Übrigens: Das Beispiel sollte dem einen oder der anderen PersonalerIn insoweit Warnung sein, sollte er oder sie auf die Idee kommen, solche Tools wie das hier beschriebene etwa zur „Persönlichkeitsanalyse“ von Bewerbenden einzusetzen. Man kann mit nahezu 100% Sicherheit davon ausgehen, dass einem das vor dem Hintergrund des AI-Acts teuer zu stehen käme (im direkten und im übertragenen Sinne)… Hier wird schon Emotionserkennung sehr streng reguliert werden und Emotionen sind als sog. „State-Merkmale“ sogar noch in gewissem Maße durch KI erkennbar. „Trait“-Merkmale wie Persönlichkeit oder Charakter aber eben nicht.

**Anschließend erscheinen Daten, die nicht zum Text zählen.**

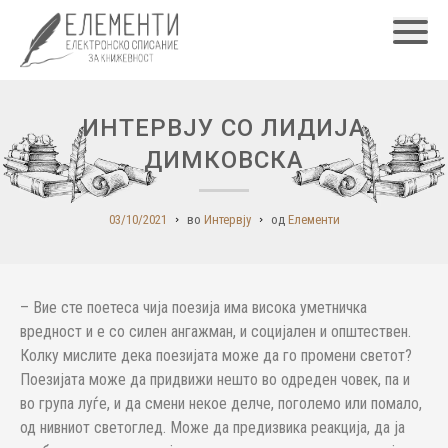
Главн
ИНТЕРВЈУ СО ЛИДИЈА
ДИМКОВСКА
03/10/2021
во
Интервју
од
Елементи
– Вие сте поетеса чија поезија има висока уметничка
вредност и е со силен ангажман, и социјален и општествен.
Колку мислите дека поезијата може да го промени светот?
Поезијата може да придвижи нешто во одреден човек, па и
во група луѓе, и да смени некое делче, поголемо или помало,
од нивниот светоглед. Може да предизвика реакција, да ја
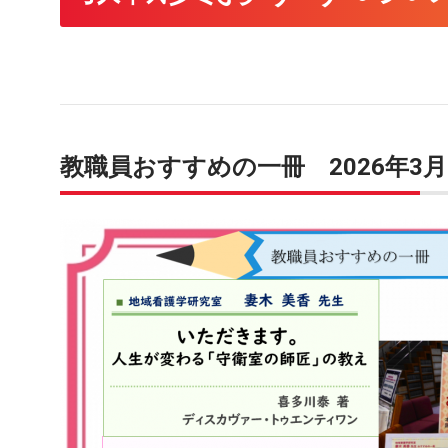
教職員おすすめの一冊 2026年3月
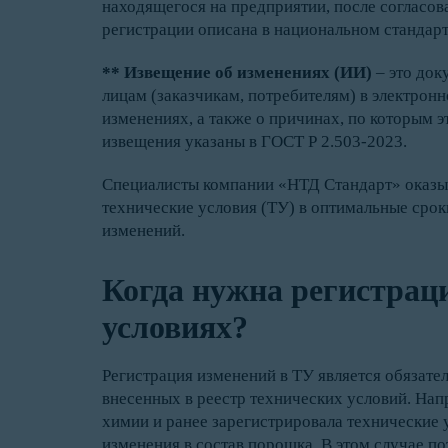
находящегося на предприятии, после согласов
регистрации описана в национальном стандарт
** Извещение об изменениях (ИИ)
– это док
лицам (заказчикам, потребителям) в электро
изменениях, а также о причинах, по которым 
извещения указаны в ГОСТ Р 2.503-2023.
Специалисты компании «НТД Стандарт» оказы
технические условия (ТУ) в оптимальные срок
изменений.
Когда нужна регистраци
условиях?
Регистрация изменений в ТУ является обязате
внесенных в реестр технических условий. На
химии и ранее зарегистрировала технические 
изменения в состав порошка. В этом случае по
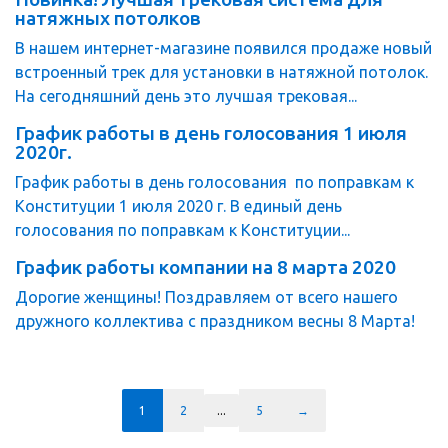
натяжных потолков
В нашем интернет-магазине появился продаже новый
встроенный трек для установки в натяжной потолок.
На сегодняшний день это лучшая трековая...
График работы в день голосования 1 июля
2020г.
График работы в день голосования по поправкам к
Конституции 1 июля 2020 г. В единый день
голосования по поправкам к Конституции...
График работы компании на 8 марта 2020
Дорогие женщины! Поздравляем от всего нашего
дружного коллектива с праздником весны 8 Марта!
1
2
...
5
→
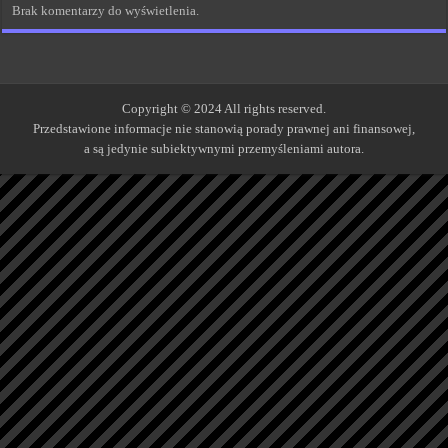
Brak komentarzy do wyświetlenia.
Copyright © 2024 All rights reserved.
Przedstawione informacje nie stanowią porady prawnej ani finansowej,
a są jedynie subiektywnymi przemyśleniami autora.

Wer sich übrigens über den rechtlichen Rahmen des Einsatzes von KI im Recruiting aufschlauen lassen möchte, dem empfehle ich einen Besuch der „Schicht im Schacht“ am 9. Mai in Duisburg. Nina Diercks wird dort dazu – personalerverständlich – einen Vortrag halten…

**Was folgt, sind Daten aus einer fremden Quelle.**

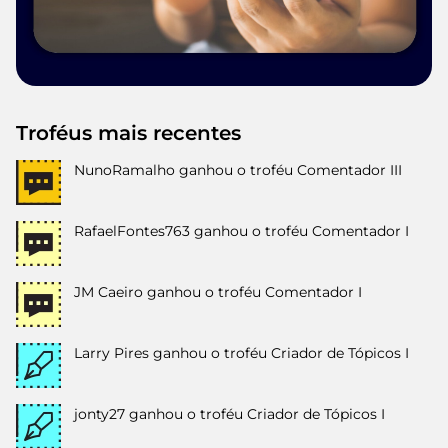
Troféus mais recentes
NunoRamalho
ganhou o troféu Comentador III
RafaelFontes763
ganhou o troféu Comentador I
JM Caeiro
ganhou o troféu Comentador I
Larry Pires
ganhou o troféu Criador de Tópicos I
jonty27
ganhou o troféu Criador de Tópicos I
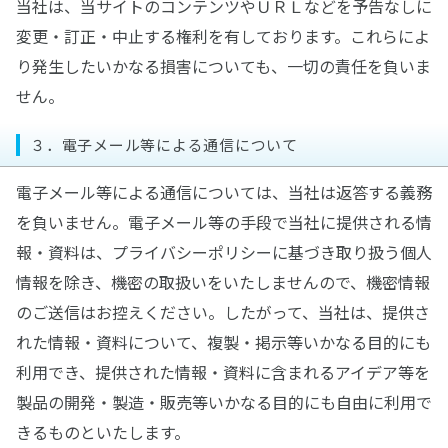
当社は、当サイトのコンテンツやＵＲＬなどを予告なしに
変更・訂正・中止する権利を有しております。これらによ
り発生したいかなる損害についても、一切の責任を負いま
せん。
３．電子メール等による通信について
電子メール等による通信については、当社は返答する義務
を負いません。電子メール等の手段で当社に提供される情
報・資料は、プライバシーポリシーに基づき取り扱う個人
情報を除き、機密の取扱いをいたしませんので、機密情報
のご送信はお控えください。したがって、当社は、提供さ
れた情報・資料について、複製・掲示等いかなる目的にも
利用でき、提供された情報・資料に含まれるアイデア等を
製品の開発・製造・販売等いかなる目的にも自由に利用で
きるものといたします。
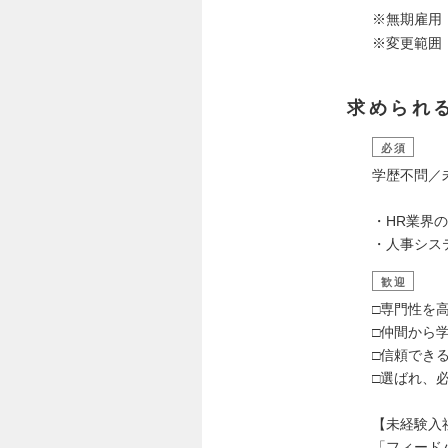
※無期雇用
※変更範囲
求められ
必須
学歴不問／
・HR業界
・人事システ
歓迎
□専門性を
□仲間から
□信頼でき
□選ばれ、
【未経験入
「フィード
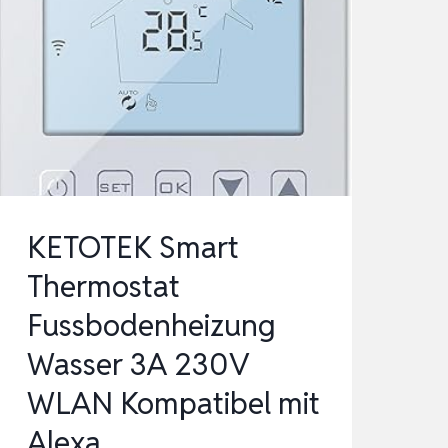
WLAN,
SMART
HOME
HEIZUNGSR…
KETOTEK Smart
Thermostat
Fussbodenheizung
Wasser 3A 230V
WLAN Kompatibel mit
Alexa,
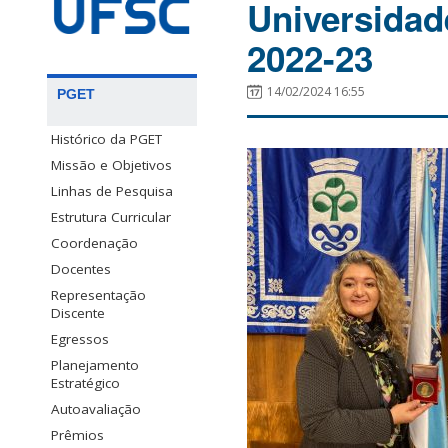
Universidad
2022-23
14/02/2024 16:55
PGET
Histórico da PGET
Missão e Objetivos
Linhas de Pesquisa
Estrutura Curricular
Coordenação
Docentes
Representação
Discente
Egressos
Planejamento
Estratégico
Autoavaliação
Prêmios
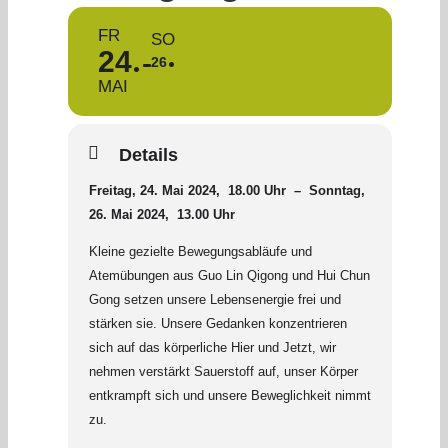
FR
SO
24
26
MAI
Details
Freitag, 24. Mai 2024, 18.00 Uhr – Sonntag,
26. Mai 2024, 13.00 Uhr
Kleine gezielte Bewegungsabläufe und
Atemübungen aus Guo Lin Qigong und Hui Chun
Gong setzen unsere Lebensenergie frei und
stärken sie. Unsere Gedanken konzentrieren
sich auf das körperliche Hier und Jetzt, wir
nehmen verstärkt Sauerstoff auf, unser Körper
entkrampft sich und unsere Beweglichkeit nimmt
zu.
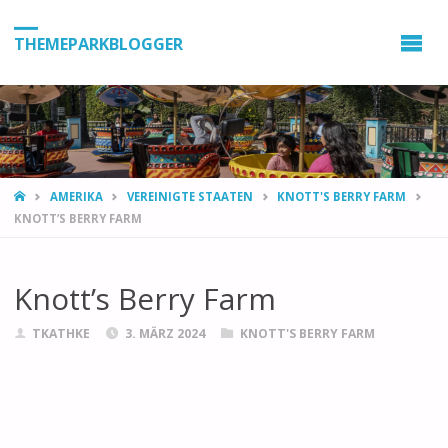
THEMEPARKBLOGGER
HOME
AMERIKA
VEREINIGTE STAATEN
KNOTT'S BERRY FARM
KNOTT’S BERRY FARM
Knott’s Berry Farm
TKATHKE
3. MÄRZ 2024
KNOTT'S BERRY FARM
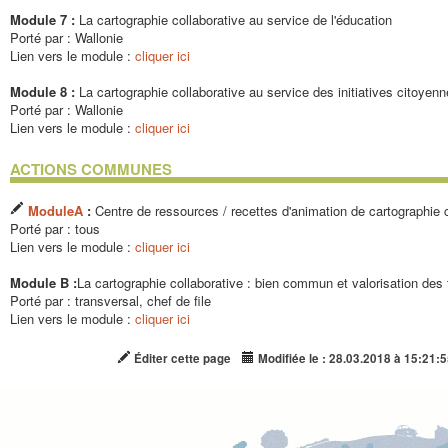
Module 7 :
La cartographie collaborative au service de l'éducation
Porté par : Wallonie
Lien vers le module :
cliquer ici
Module 8 :
La cartographie collaborative au service des initiatives citoyen
Porté par : Wallonie
Lien vers le module :
cliquer ici
ACTIONS COMMUNES
ModuleA
:
Centre de ressources / recettes d'animation de cartographie c
Porté par : tous
Lien vers le module :
cliquer ici
Module B :
La cartographie collaborative : bien commun et valorisation des
Porté par : transversal, chef de file
Lien vers le module :
cliquer ici
Éditer cette page
Modifiée le : 28.03.2018 à 15:21:5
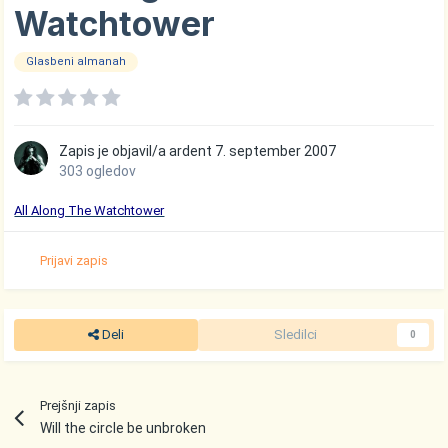
Watchtower
Glasbeni almanah
Zapis je objavil/a
ardent
7. september 2007
303 ogledov
All Along The Watchtower
Prijavi zapis
Deli
Sledilci
0
Prejšnji zapis
Will the circle be unbroken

Wer sich zu diesem Artikel einen kleinen Podcast anhören möchte, der kann ja mal hier reinhören – der Podcast ist komplett KI-generiert mit NotebookLM – und erstaunlich gut… (Google-Konto nötig):
:-)
Jeder Mensch, der über etwas grips in der Birne verfügt beurteilt Menschen
nicht ausschließlich an den Klamotten oder am Kopfschmuck. Diese KI-Spielerei kostet gigantische Mengen an CO2 und bringt nicht wirklich einen Mehrwert. Haben wir keine realen Probleme die (mit KI) wir lösen müssen?

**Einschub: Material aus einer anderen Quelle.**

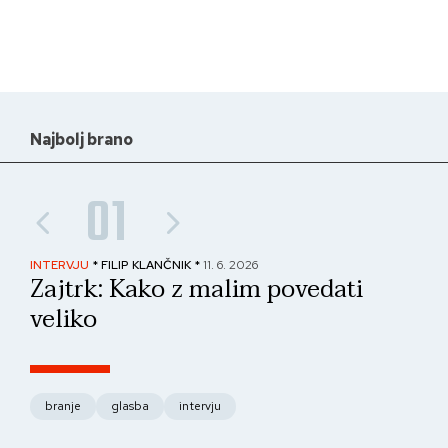
Najbolj brano
01
INTERVJU
* FILIP KLANČNIK *
11. 6. 2026
PAN
Zajtrk: Kako z malim povedati
No
veliko
fo
branje
glasba
intervju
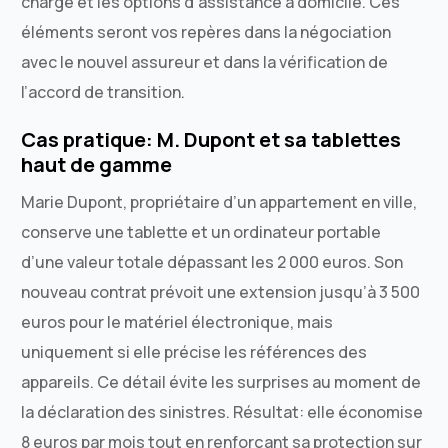
charge et les options d’assistance à domicile. Ces
éléments seront vos repères dans la négociation
avec le nouvel assureur et dans la vérification de
l’accord de transition.
Cas pratique: M. Dupont et sa tablettes
haut de gamme
Marie Dupont, propriétaire d’un appartement en ville,
conserve une tablette et un ordinateur portable
d’une valeur totale dépassant les 2 000 euros. Son
nouveau contrat prévoit une extension jusqu’à 3 500
euros pour le matériel électronique, mais
uniquement si elle précise les références des
appareils. Ce détail évite les surprises au moment de
la déclaration des sinistres. Résultat: elle économise
8 euros par mois tout en renforçant sa protection sur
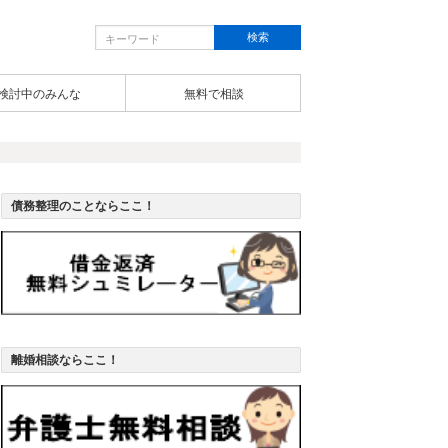
検討中のみんな
無料で相談
債務整理のことならここ！
離婚相談ならここ！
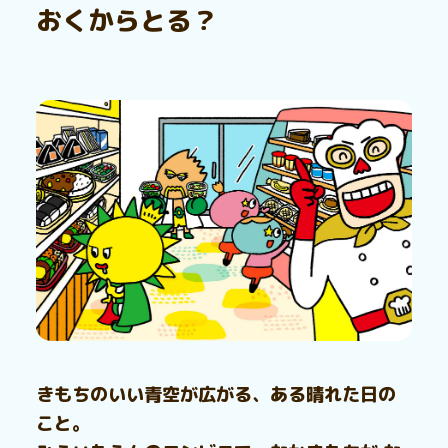
おくからとる？
きもちのいい青空が広がる、ある晴れた日の
こと。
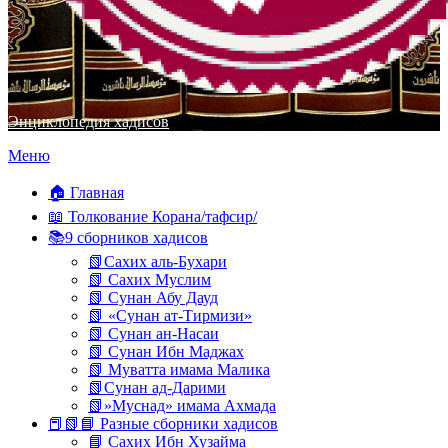
Энциклопедия хадисов
Перейти
Меню
к
содержимому
🏠 Главная
📖 Толкование Корана/тафсир/
📚9 сборников хадисов
📗Сахих аль-Бухари
📗 Сахих Муслим
📗 Сунан Абу Дауд
📗 «Сунан ат-Тирмизи»
📗 Сунан ан-Насаи
📗 Сунан Ибн Маджах
📗 Муватта имама Малика
📗Сунан ад-Дарими
📗»Муснад» имама Ахмада
📕📗📘 Разные сборники хадисов
📘 Сахих Ибн Хузайма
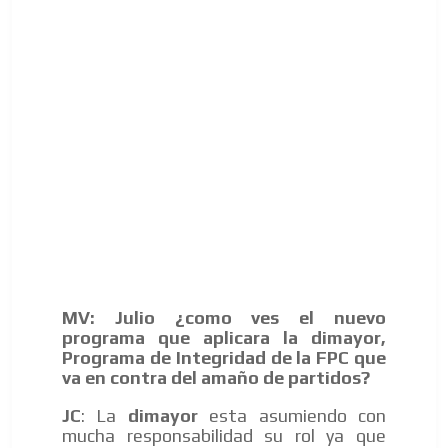
MV: Julio ¿como ves el nuevo
programa que aplicara la dimayor,
Programa de Integridad de la FPC que
va en contra del amaño de partidos?
JC
: La
dimayor
esta asumiendo con
mucha responsabilidad su rol ya que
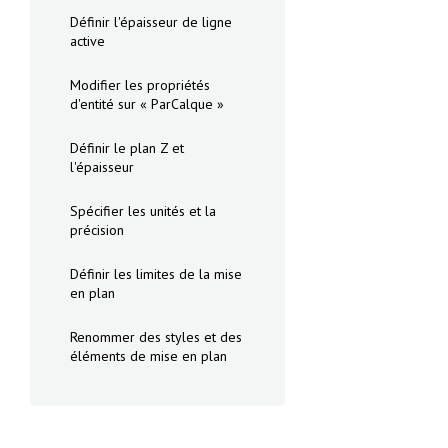
Définir l'épaisseur de ligne
active
Modifier les propriétés
d'entité sur « ParCalque »
Définir le plan Z et
l'épaisseur
Spécifier les unités et la
précision
Définir les limites de la mise
en plan
Renommer des styles et des
éléments de mise en plan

Ganz genau! Das Problem ist nur: Es gibt diese „Heilsversprechen“ ja leider im Markt. Und diese werden dann leider auch teilweise von Firmen gekauft (schlimm) und zur Bewerberbewertung eingesetzt (noch viel schlimmer). Darum werden wir nicht müde, dies immer wieder zu betonen und vor allem zu erklären…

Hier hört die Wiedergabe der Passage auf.